WASHINGTON STATE

Crews search for survivors of mudslide

With 8 dead, 18 missing, rescuers fear mounting toll

3/24/2014
BLADE NEWS SERVICES
A demolished house sits in the mud on Highway 530, the day after a giant mudslide hurtled into homes, trees, and anything else in its way near Oso, Wash.
A demolished house sits in the mud on Highway 530, the day after a giant mudslide hurtled into homes, trees, and anything else in its way near Oso, Wash.

ARLINGTON, Wash. — Searchers found four more bodies Sunday in the tangled sludge of a massive landslide in rural Washington state, bringing the death toll to at least eight from the wall of debris that swept through a small riverside neighborhood. At least 18 people are still believed missing.

“Mother Nature holds the cards here,” Washington Gov. Jay Inslee said Sunday. He added that the devastation left behind by the Saturday mudslide into a cluster of rural homes along the Stillaguamish River, just east of the small town of Oso, “is just unrelenting and awesome — there really is no stick standing in the path of the slide.”

Chief Travis Hots of Snohomish County Fire District 21 said Sunday that crews reached the muddy, tree-strewn area after geologists flew over by helicopter and determined it was safe enough for emergency responders and technical rescue personnel to search.

So far, rescuers had been unable to find the source of voices heard among the mud and wreckage Saturday evening.

Still, Chiefs Hots said crews were in a “search-and-rescue mode. It has not gone to a recovery mode at this time.”

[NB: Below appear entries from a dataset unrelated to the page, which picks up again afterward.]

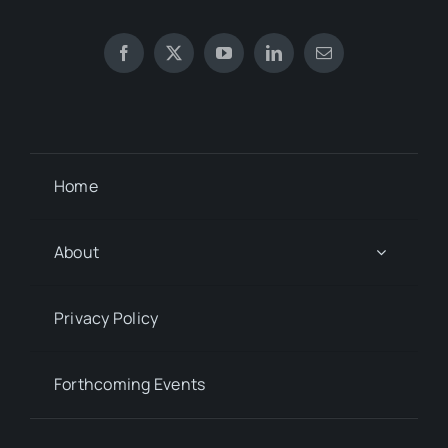
Home
About
Privacy Policy
Forthcoming Events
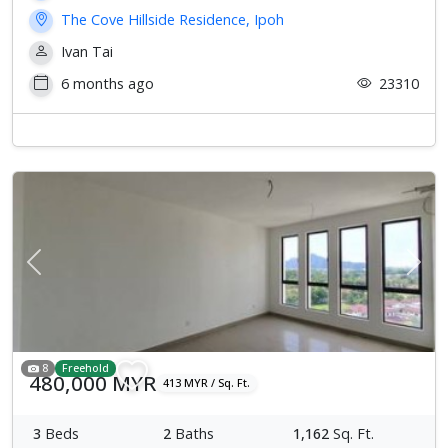
The Cove Hillside Residence, Ipoh
Ivan Tai
6 months ago
23310
Previous
Next
8
Freehold
480,000 MYR
413 MYR / Sq. Ft.
3
Beds
2
Baths
1,162
Sq. Ft.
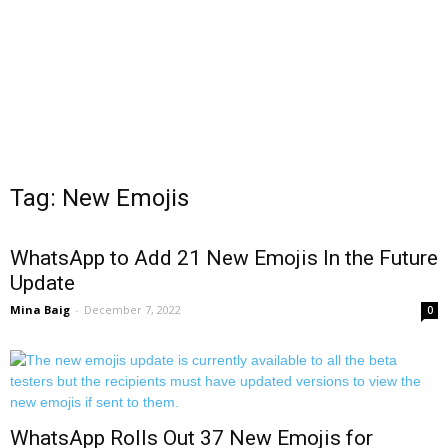
Tag: New Emojis
WhatsApp to Add 21 New Emojis In the Future
Update
Mina Baig
-
December 7, 2022
0
WhatsApp Rolls Out 37 New Emojis for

Some firefighters waded into a square-mile slurry of mud and became stuck up to their armpits, officials said. They were pulled out by rope.

“We have families across the state this moment who are wondering about their family members, and the anxiety of that is beyond description,” Mr. Inslee said. “Every human possibility is being explored here to rescue and find their loved ones.”

Seven people were rescued Saturday night.

Shari Ireton, a spokesman for the Snohomish County sheriff’s office, said eight people were hurt in the slide.

A 6-month-old boy and an 81-year-old man remained in critical condition Sunday at a Seattle hospital. A spokesman said two men were in serious condition.

Chief Hots said the search would continue until nightfall. “We have this huge square-mile mudflow that’s basically like quicksand.”

The 1-square-mile mudslide that struck Saturday morning critically injured several people and destroyed about 30 homes.

Among those missing are Reed Miller’s son, Joseph, 47, who is mentally ill, he said. Mr. Miller, 75, had been standing in the grocery-checkout line in Arlington on Saturday when ambulances screamed past.

“The grocery lady said there was a big mudslide in Oso and to call her back when I got home OK,” Mr. Miller said Sunday. “I never got there.”

Officials said up to 30 homes may have been affected by the mudslide; Mr. Miller’s home was among those damaged or destroyed.

A steady stream of people made their way to the shelter set up in Arlington.

Caroline Neal had come looking for word of her father, a 52-year-old plumber who was servicing a hot water tank for a woman in Oso.

The woman is now missing, as is the cable worker who was at her home too. And Ms. Neal’s father is nowhere to be found.

The mudslide, which has blocked a key rural highway as well as the Stillaguamish River, came after an unusually heavy month of rain.

With the water rising rapidly behind the debris, authorities worried about downstream flooding and issued an evacuation notice Saturday. The water had begun to seep through the blockage by Sunday afternoon.

Snohomish County officials said Sunday that residents could return home during daylight hours.

John Pennington, director of Snohomish County Emergency Management Department, said there were concerns that the water could break downstream, as well as back up and flood areas upstream. The National Weather Service issued a flash flood watch for Snohomish County through today.

U.S. Rep. Suzan DelBene said Darrington, about 12 miles east of the slide, has been “isolated” because the mud destroyed Highway 530, an important route for that community of 1,359 to reach the Pacific coast.

Mr. Inslee said it wasn’t known when that highway would be restored.

“There is literally not a vertical stick standing in that square mile” of mud, Mr. Inslee said. “Everything within that path has been leveled, and that is something I have certainly never seen before.”

Mr. Inslee’s office issued a declaration of emergency on Saturday night.